Diante de uma atitude à margem da lei somos reducionistas e simplistas. Entretanto alguns golpes são aplicados há séculos e existe toda uma literatura desenvolvida em torno da aura de romantismo que cerca os golpes baseados na perspicácia e astúcia. Ressalto, não há violência física, muitas vezes não chega a haver um crime direto, mas um jogo psicológico tenso que induz as vítimas a serem enganadas e cometerem erros quase infantis para quem olha o caso a distância.

Todos podem ser ludibriados em alguma situação, fato que está diretamente ligado à confiança citada no início. O que fica claro no filme é que Mari nunca foi nem um pouco preparada para lidar com certas situações, o que acabou fazendo dela uma presa fácil. Isso envolve, como sempre, a autoconfiança.

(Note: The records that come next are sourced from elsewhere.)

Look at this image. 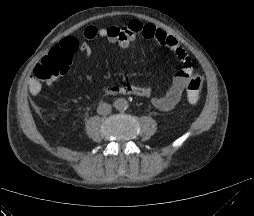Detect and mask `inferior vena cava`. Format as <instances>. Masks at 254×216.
I'll list each match as a JSON object with an SVG mask.
<instances>
[{
  "instance_id": "obj_1",
  "label": "inferior vena cava",
  "mask_w": 254,
  "mask_h": 216,
  "mask_svg": "<svg viewBox=\"0 0 254 216\" xmlns=\"http://www.w3.org/2000/svg\"><path fill=\"white\" fill-rule=\"evenodd\" d=\"M112 106L108 103H100L97 107V113L100 115H108L111 113Z\"/></svg>"
}]
</instances>
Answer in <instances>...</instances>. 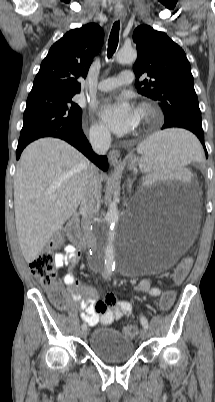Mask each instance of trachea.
Wrapping results in <instances>:
<instances>
[{
	"instance_id": "obj_1",
	"label": "trachea",
	"mask_w": 215,
	"mask_h": 402,
	"mask_svg": "<svg viewBox=\"0 0 215 402\" xmlns=\"http://www.w3.org/2000/svg\"><path fill=\"white\" fill-rule=\"evenodd\" d=\"M119 30H120V22L116 21L113 24L110 36H109V41H108V52L107 56L108 58H111L114 52L116 51V48L118 46V41H119Z\"/></svg>"
}]
</instances>
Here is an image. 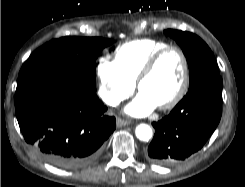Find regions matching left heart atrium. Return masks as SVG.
<instances>
[{
    "label": "left heart atrium",
    "instance_id": "left-heart-atrium-1",
    "mask_svg": "<svg viewBox=\"0 0 245 187\" xmlns=\"http://www.w3.org/2000/svg\"><path fill=\"white\" fill-rule=\"evenodd\" d=\"M157 107L156 103L145 93L139 92L136 98L126 107V112L135 117L148 115Z\"/></svg>",
    "mask_w": 245,
    "mask_h": 187
}]
</instances>
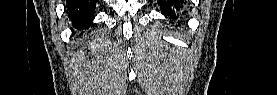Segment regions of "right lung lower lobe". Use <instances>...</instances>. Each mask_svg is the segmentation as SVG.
Listing matches in <instances>:
<instances>
[{"label": "right lung lower lobe", "instance_id": "98d812e1", "mask_svg": "<svg viewBox=\"0 0 277 95\" xmlns=\"http://www.w3.org/2000/svg\"><path fill=\"white\" fill-rule=\"evenodd\" d=\"M97 0H67V12L77 30H86L94 19Z\"/></svg>", "mask_w": 277, "mask_h": 95}]
</instances>
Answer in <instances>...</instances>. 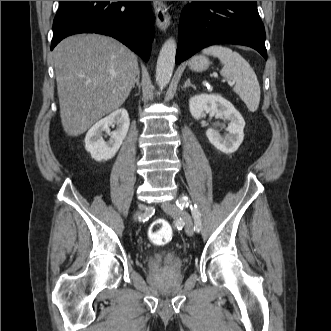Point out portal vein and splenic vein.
I'll list each match as a JSON object with an SVG mask.
<instances>
[{"label":"portal vein and splenic vein","instance_id":"18ae733b","mask_svg":"<svg viewBox=\"0 0 331 331\" xmlns=\"http://www.w3.org/2000/svg\"><path fill=\"white\" fill-rule=\"evenodd\" d=\"M230 84H231V85H233V84H234V82H230Z\"/></svg>","mask_w":331,"mask_h":331}]
</instances>
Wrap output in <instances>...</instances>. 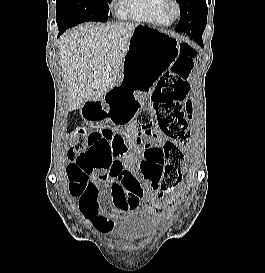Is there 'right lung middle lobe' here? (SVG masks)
I'll list each match as a JSON object with an SVG mask.
<instances>
[{
	"label": "right lung middle lobe",
	"mask_w": 265,
	"mask_h": 273,
	"mask_svg": "<svg viewBox=\"0 0 265 273\" xmlns=\"http://www.w3.org/2000/svg\"><path fill=\"white\" fill-rule=\"evenodd\" d=\"M111 0H57L56 21L66 30L86 21L106 22Z\"/></svg>",
	"instance_id": "obj_1"
}]
</instances>
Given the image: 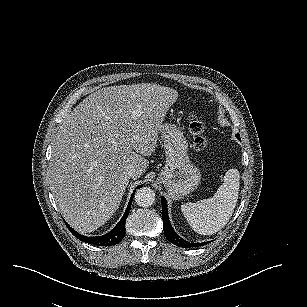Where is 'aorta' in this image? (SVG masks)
<instances>
[{
	"label": "aorta",
	"instance_id": "obj_1",
	"mask_svg": "<svg viewBox=\"0 0 307 307\" xmlns=\"http://www.w3.org/2000/svg\"><path fill=\"white\" fill-rule=\"evenodd\" d=\"M134 198L138 206L147 208L155 202V193L149 187H142L136 190Z\"/></svg>",
	"mask_w": 307,
	"mask_h": 307
}]
</instances>
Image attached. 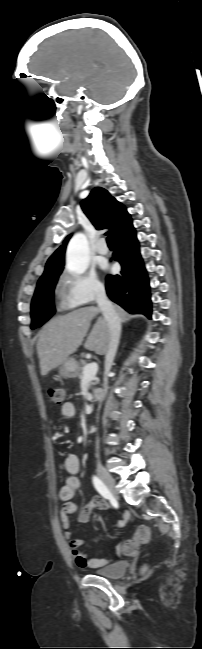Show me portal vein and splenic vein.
Here are the masks:
<instances>
[{
  "mask_svg": "<svg viewBox=\"0 0 202 649\" xmlns=\"http://www.w3.org/2000/svg\"><path fill=\"white\" fill-rule=\"evenodd\" d=\"M98 365L95 362L87 364L83 369V380H93L97 374Z\"/></svg>",
  "mask_w": 202,
  "mask_h": 649,
  "instance_id": "18ae733b",
  "label": "portal vein and splenic vein"
}]
</instances>
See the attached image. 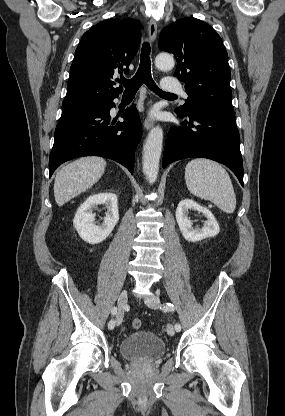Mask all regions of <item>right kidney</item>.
Masks as SVG:
<instances>
[{
    "mask_svg": "<svg viewBox=\"0 0 285 416\" xmlns=\"http://www.w3.org/2000/svg\"><path fill=\"white\" fill-rule=\"evenodd\" d=\"M98 204H104L107 208V214L102 226L94 224L95 214H92L93 208ZM119 220L118 202L116 194L106 192V194H94L89 196L81 206H79L73 220L74 228L77 230L80 238L88 244H99L108 238L114 226Z\"/></svg>",
    "mask_w": 285,
    "mask_h": 416,
    "instance_id": "ca27d5eb",
    "label": "right kidney"
}]
</instances>
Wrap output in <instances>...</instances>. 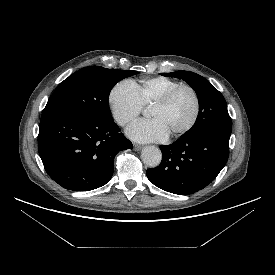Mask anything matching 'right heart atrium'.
<instances>
[{
  "mask_svg": "<svg viewBox=\"0 0 275 275\" xmlns=\"http://www.w3.org/2000/svg\"><path fill=\"white\" fill-rule=\"evenodd\" d=\"M108 103L114 120L120 126H127L143 110L136 84L130 79L121 80L112 87Z\"/></svg>",
  "mask_w": 275,
  "mask_h": 275,
  "instance_id": "1",
  "label": "right heart atrium"
}]
</instances>
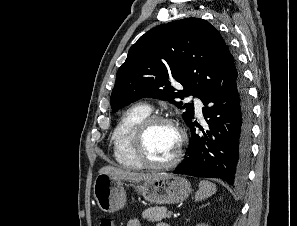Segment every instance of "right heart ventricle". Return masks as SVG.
<instances>
[{"label":"right heart ventricle","mask_w":297,"mask_h":226,"mask_svg":"<svg viewBox=\"0 0 297 226\" xmlns=\"http://www.w3.org/2000/svg\"><path fill=\"white\" fill-rule=\"evenodd\" d=\"M150 107L135 104L120 117L112 133L113 156L117 163L128 169H141L143 166L131 150V138L137 124L150 114Z\"/></svg>","instance_id":"1"}]
</instances>
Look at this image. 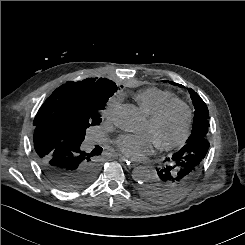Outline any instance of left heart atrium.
<instances>
[{
  "mask_svg": "<svg viewBox=\"0 0 245 245\" xmlns=\"http://www.w3.org/2000/svg\"><path fill=\"white\" fill-rule=\"evenodd\" d=\"M116 147L125 157L141 160L152 153L154 142L149 134L122 135L116 141Z\"/></svg>",
  "mask_w": 245,
  "mask_h": 245,
  "instance_id": "1",
  "label": "left heart atrium"
}]
</instances>
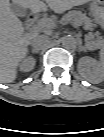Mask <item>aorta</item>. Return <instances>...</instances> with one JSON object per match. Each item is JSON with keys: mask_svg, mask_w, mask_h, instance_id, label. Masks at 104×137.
<instances>
[{"mask_svg": "<svg viewBox=\"0 0 104 137\" xmlns=\"http://www.w3.org/2000/svg\"><path fill=\"white\" fill-rule=\"evenodd\" d=\"M62 46L67 50H72L76 48V40L73 36H65L61 39Z\"/></svg>", "mask_w": 104, "mask_h": 137, "instance_id": "1", "label": "aorta"}]
</instances>
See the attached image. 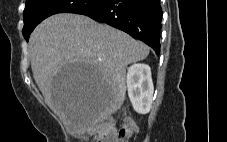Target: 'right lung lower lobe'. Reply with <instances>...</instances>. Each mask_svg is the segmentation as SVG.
Returning <instances> with one entry per match:
<instances>
[{"mask_svg": "<svg viewBox=\"0 0 227 142\" xmlns=\"http://www.w3.org/2000/svg\"><path fill=\"white\" fill-rule=\"evenodd\" d=\"M78 14L118 28L160 52V0H106Z\"/></svg>", "mask_w": 227, "mask_h": 142, "instance_id": "obj_1", "label": "right lung lower lobe"}]
</instances>
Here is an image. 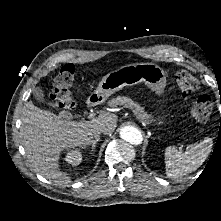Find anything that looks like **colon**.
<instances>
[{"label":"colon","mask_w":221,"mask_h":221,"mask_svg":"<svg viewBox=\"0 0 221 221\" xmlns=\"http://www.w3.org/2000/svg\"><path fill=\"white\" fill-rule=\"evenodd\" d=\"M74 74V65L66 64L60 69L53 81L51 99L59 108L64 110H72L75 107V101L71 93ZM175 79L184 100H187L190 94L195 92L199 87L197 79L186 71H179ZM212 109V101L207 95L198 97L188 107L191 117L197 122L206 121L210 117Z\"/></svg>","instance_id":"5ec220e1"}]
</instances>
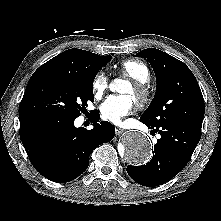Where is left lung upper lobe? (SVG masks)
Returning a JSON list of instances; mask_svg holds the SVG:
<instances>
[{
	"instance_id": "left-lung-upper-lobe-1",
	"label": "left lung upper lobe",
	"mask_w": 221,
	"mask_h": 221,
	"mask_svg": "<svg viewBox=\"0 0 221 221\" xmlns=\"http://www.w3.org/2000/svg\"><path fill=\"white\" fill-rule=\"evenodd\" d=\"M137 57L146 58L156 75V93L140 120L150 129L169 122H181L201 131L204 99L191 70L167 53L147 48Z\"/></svg>"
}]
</instances>
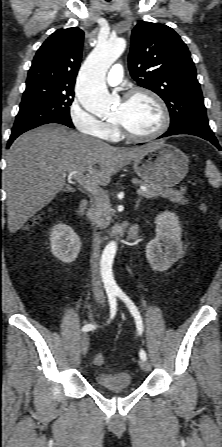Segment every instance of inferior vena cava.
Instances as JSON below:
<instances>
[{"mask_svg": "<svg viewBox=\"0 0 222 447\" xmlns=\"http://www.w3.org/2000/svg\"><path fill=\"white\" fill-rule=\"evenodd\" d=\"M100 234L94 232L93 234V253H92V285L93 293L96 298L103 300L104 294L102 290L100 278Z\"/></svg>", "mask_w": 222, "mask_h": 447, "instance_id": "inferior-vena-cava-1", "label": "inferior vena cava"}]
</instances>
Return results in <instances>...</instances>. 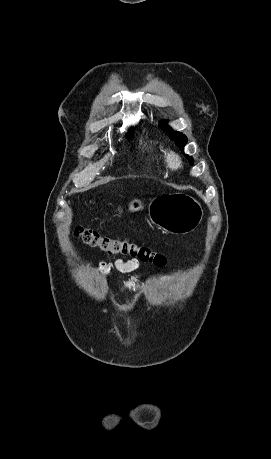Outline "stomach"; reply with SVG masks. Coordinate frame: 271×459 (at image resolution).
<instances>
[{"label":"stomach","mask_w":271,"mask_h":459,"mask_svg":"<svg viewBox=\"0 0 271 459\" xmlns=\"http://www.w3.org/2000/svg\"><path fill=\"white\" fill-rule=\"evenodd\" d=\"M143 206L140 200H133L129 212H139ZM152 224L168 233H190L199 226L203 210L196 200L186 194H163L151 200L148 208Z\"/></svg>","instance_id":"obj_1"}]
</instances>
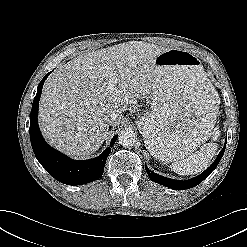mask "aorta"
I'll list each match as a JSON object with an SVG mask.
<instances>
[{"label":"aorta","mask_w":247,"mask_h":247,"mask_svg":"<svg viewBox=\"0 0 247 247\" xmlns=\"http://www.w3.org/2000/svg\"><path fill=\"white\" fill-rule=\"evenodd\" d=\"M118 140L121 145L128 147L135 143L136 137L133 131L127 129L120 132Z\"/></svg>","instance_id":"1"}]
</instances>
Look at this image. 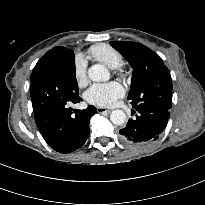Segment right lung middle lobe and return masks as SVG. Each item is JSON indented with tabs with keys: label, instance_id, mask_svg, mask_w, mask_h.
I'll list each match as a JSON object with an SVG mask.
<instances>
[{
	"label": "right lung middle lobe",
	"instance_id": "obj_1",
	"mask_svg": "<svg viewBox=\"0 0 205 205\" xmlns=\"http://www.w3.org/2000/svg\"><path fill=\"white\" fill-rule=\"evenodd\" d=\"M38 63V62H37ZM55 65L53 64V63H50V62H44V63H42V64H40L39 66H38V75L40 74V73H42L43 71H45V70H47V69H49V68H52V67H54ZM69 66H70V69L72 70V71H75V61L73 60L72 62H70L69 63ZM33 72V71H32ZM37 76V75H36Z\"/></svg>",
	"mask_w": 205,
	"mask_h": 205
}]
</instances>
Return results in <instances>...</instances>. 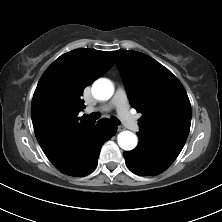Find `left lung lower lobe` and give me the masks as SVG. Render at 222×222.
I'll return each mask as SVG.
<instances>
[{
    "label": "left lung lower lobe",
    "instance_id": "obj_1",
    "mask_svg": "<svg viewBox=\"0 0 222 222\" xmlns=\"http://www.w3.org/2000/svg\"><path fill=\"white\" fill-rule=\"evenodd\" d=\"M128 168L137 175L154 176L165 171L175 160L152 143L139 141L138 146L124 152Z\"/></svg>",
    "mask_w": 222,
    "mask_h": 222
}]
</instances>
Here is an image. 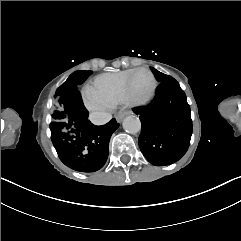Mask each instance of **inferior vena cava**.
Masks as SVG:
<instances>
[{
  "instance_id": "obj_1",
  "label": "inferior vena cava",
  "mask_w": 241,
  "mask_h": 241,
  "mask_svg": "<svg viewBox=\"0 0 241 241\" xmlns=\"http://www.w3.org/2000/svg\"><path fill=\"white\" fill-rule=\"evenodd\" d=\"M112 119L111 114L109 113H102V112H95L89 115V120L92 124L100 126L108 123Z\"/></svg>"
}]
</instances>
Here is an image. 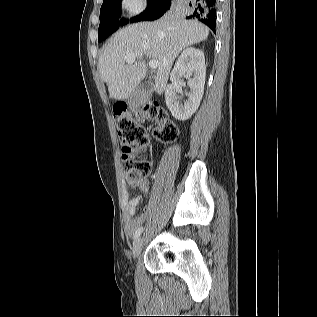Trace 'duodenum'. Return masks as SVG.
Segmentation results:
<instances>
[{"mask_svg":"<svg viewBox=\"0 0 317 317\" xmlns=\"http://www.w3.org/2000/svg\"><path fill=\"white\" fill-rule=\"evenodd\" d=\"M130 105H131V109L133 111H136L137 109L147 108L148 103L147 101H142V100H138L137 102L135 100H132L130 102Z\"/></svg>","mask_w":317,"mask_h":317,"instance_id":"duodenum-1","label":"duodenum"}]
</instances>
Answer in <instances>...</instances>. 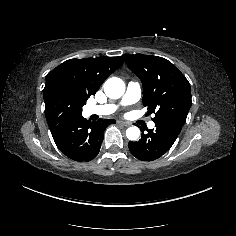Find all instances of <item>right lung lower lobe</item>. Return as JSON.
Returning <instances> with one entry per match:
<instances>
[{"mask_svg":"<svg viewBox=\"0 0 236 236\" xmlns=\"http://www.w3.org/2000/svg\"><path fill=\"white\" fill-rule=\"evenodd\" d=\"M115 122L110 119L90 122L80 115L50 130L64 155L77 162H88L99 153L106 127Z\"/></svg>","mask_w":236,"mask_h":236,"instance_id":"1","label":"right lung lower lobe"}]
</instances>
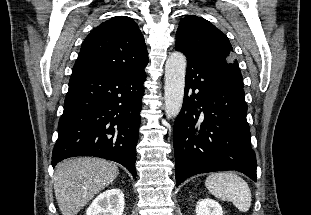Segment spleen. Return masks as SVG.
<instances>
[{"label":"spleen","mask_w":311,"mask_h":215,"mask_svg":"<svg viewBox=\"0 0 311 215\" xmlns=\"http://www.w3.org/2000/svg\"><path fill=\"white\" fill-rule=\"evenodd\" d=\"M205 186L215 197L232 202L241 212H247L251 206L247 182L233 172L212 173L206 178Z\"/></svg>","instance_id":"spleen-1"}]
</instances>
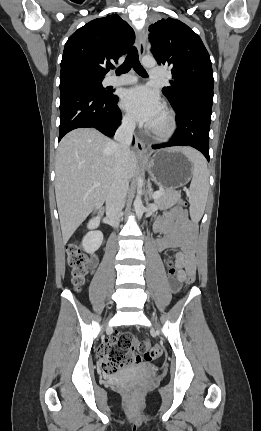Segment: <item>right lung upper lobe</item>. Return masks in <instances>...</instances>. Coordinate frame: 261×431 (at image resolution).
Returning <instances> with one entry per match:
<instances>
[{"instance_id":"obj_1","label":"right lung upper lobe","mask_w":261,"mask_h":431,"mask_svg":"<svg viewBox=\"0 0 261 431\" xmlns=\"http://www.w3.org/2000/svg\"><path fill=\"white\" fill-rule=\"evenodd\" d=\"M135 33L116 14L90 21L67 40L61 61V74L82 70L104 77L111 61L127 53Z\"/></svg>"}]
</instances>
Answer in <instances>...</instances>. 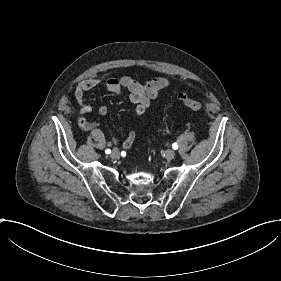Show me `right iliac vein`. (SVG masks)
<instances>
[{"mask_svg":"<svg viewBox=\"0 0 281 281\" xmlns=\"http://www.w3.org/2000/svg\"><path fill=\"white\" fill-rule=\"evenodd\" d=\"M111 155H112V157H113V158H115V159H116V158H118V157H119V155H120V154H119V152H118V151L113 150V151L111 152Z\"/></svg>","mask_w":281,"mask_h":281,"instance_id":"63e3f726","label":"right iliac vein"}]
</instances>
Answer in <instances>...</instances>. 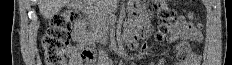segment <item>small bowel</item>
<instances>
[{
	"label": "small bowel",
	"mask_w": 232,
	"mask_h": 65,
	"mask_svg": "<svg viewBox=\"0 0 232 65\" xmlns=\"http://www.w3.org/2000/svg\"><path fill=\"white\" fill-rule=\"evenodd\" d=\"M134 15L136 17H144L146 21L151 18V12H136ZM137 31L138 33L134 34L135 38H148V34H151L150 26H137ZM72 37L76 45H70L66 49V54L69 57V65H82L80 50L92 44L94 37L92 34L87 33L86 24L84 22L75 24ZM186 40H191L195 44H200L203 40V36L199 26L189 22L184 17H179L168 37V42L175 43ZM125 47H137V40L134 39L131 42H125ZM199 63L200 55L197 52L191 51L189 48V50L183 54L178 49L175 65H199ZM98 65H109L108 57L103 51L99 53Z\"/></svg>",
	"instance_id": "small-bowel-1"
}]
</instances>
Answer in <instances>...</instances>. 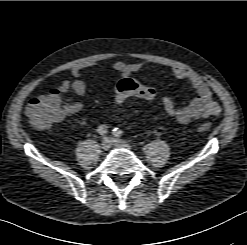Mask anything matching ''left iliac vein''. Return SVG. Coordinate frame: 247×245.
Wrapping results in <instances>:
<instances>
[{"instance_id": "obj_1", "label": "left iliac vein", "mask_w": 247, "mask_h": 245, "mask_svg": "<svg viewBox=\"0 0 247 245\" xmlns=\"http://www.w3.org/2000/svg\"><path fill=\"white\" fill-rule=\"evenodd\" d=\"M112 143L116 146L123 147V148H130L129 144L123 140L118 138H112Z\"/></svg>"}]
</instances>
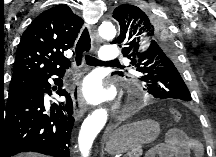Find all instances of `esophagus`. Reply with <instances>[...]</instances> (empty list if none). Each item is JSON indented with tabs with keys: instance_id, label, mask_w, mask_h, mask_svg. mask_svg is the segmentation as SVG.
I'll use <instances>...</instances> for the list:
<instances>
[{
	"instance_id": "esophagus-1",
	"label": "esophagus",
	"mask_w": 216,
	"mask_h": 157,
	"mask_svg": "<svg viewBox=\"0 0 216 157\" xmlns=\"http://www.w3.org/2000/svg\"><path fill=\"white\" fill-rule=\"evenodd\" d=\"M87 29L90 35V44H85V50H81L78 48V42L81 38V35L83 31ZM98 39V34L95 32V30L90 25H85L83 27V30L81 34L79 35V38L77 40L76 46H75V59H74V67L76 69L80 68L83 64V54L89 53L94 49V44ZM72 100H73V107H74V113L76 118H80L87 109V103L84 100V97L81 93V87L79 84H75L72 89Z\"/></svg>"
}]
</instances>
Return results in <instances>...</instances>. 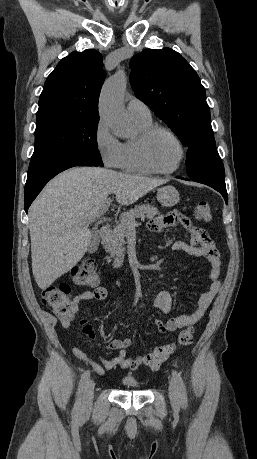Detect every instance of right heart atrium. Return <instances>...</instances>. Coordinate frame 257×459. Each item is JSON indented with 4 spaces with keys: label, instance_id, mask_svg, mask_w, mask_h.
Wrapping results in <instances>:
<instances>
[{
    "label": "right heart atrium",
    "instance_id": "1",
    "mask_svg": "<svg viewBox=\"0 0 257 459\" xmlns=\"http://www.w3.org/2000/svg\"><path fill=\"white\" fill-rule=\"evenodd\" d=\"M95 146L107 167H118L122 154V143L112 134L107 123L100 119L94 132Z\"/></svg>",
    "mask_w": 257,
    "mask_h": 459
}]
</instances>
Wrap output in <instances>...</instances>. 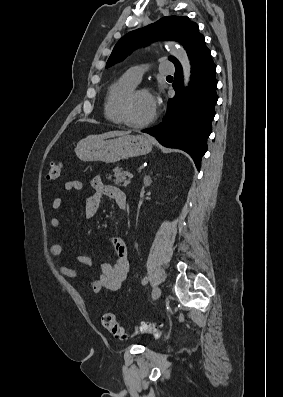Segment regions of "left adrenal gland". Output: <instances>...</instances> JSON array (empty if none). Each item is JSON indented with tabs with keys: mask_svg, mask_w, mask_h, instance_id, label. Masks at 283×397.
<instances>
[{
	"mask_svg": "<svg viewBox=\"0 0 283 397\" xmlns=\"http://www.w3.org/2000/svg\"><path fill=\"white\" fill-rule=\"evenodd\" d=\"M151 182H152L151 177L149 175H145L144 180H143L144 187L150 186Z\"/></svg>",
	"mask_w": 283,
	"mask_h": 397,
	"instance_id": "1",
	"label": "left adrenal gland"
}]
</instances>
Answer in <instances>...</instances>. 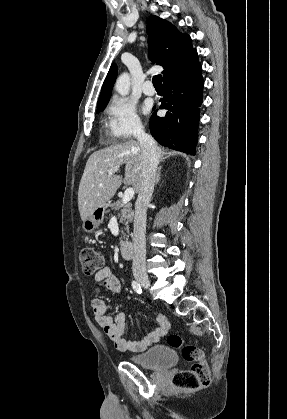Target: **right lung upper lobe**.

Esse traço de nossa personalidade é desenvolvido com o tempo, baseado em nossas experiências de vida. Por suas atitudes no emprego e pela relação que mantém com os demais personagens, vemos que Mari não demonstra segurança nem quando todas as evidências justificam essa atitude. Dá a entender que nunca foi estimulada a confiar em si mesma e a tomar decisões, ainda que tenha que arcar com as consequências de eventuais equívocos.

É um ciclo que se inicia com a falta de confiança que os pais têm nos filhos, isso gera insegurança para aqueles que alvos dessa desconfiança e crescem com a necessidade do crivo dos pais para toda e qualquer decisão que precisam tomar. Ao não serem estimulados a tentar e a correr riscos, a autoconfiança vai sendo minada ao longo da vida, fechando o ciclo como adultos inseguros, despreparados, que sofrerão as consequências dessa falta de atitude em diversas fases da vida – quando não chegam ao extremo de serem alvos fáceis, como no caso do filme.

Sendo o primeiro longa metragem do diretor, o trabalho satisfaz ao apresentar um roteiro bem trabalhado, com elementos aparentemente soltos, que cedo ou tarde demonstram algum sentido. Apesar de causar certo desconforto a homogeneidade social do filme, sem classes antagônicas e com personagens restritos à elite, a história se encaixa na proposta de trabalhar tanto o universo marginal dos golpistas que selecionam suas vítimas entre a classe média alta, quando a relação de confiança, que pode ser destrutiva ou essencial, sendo o grande desafio ter maturidade para distinguir cada situação com antecedência.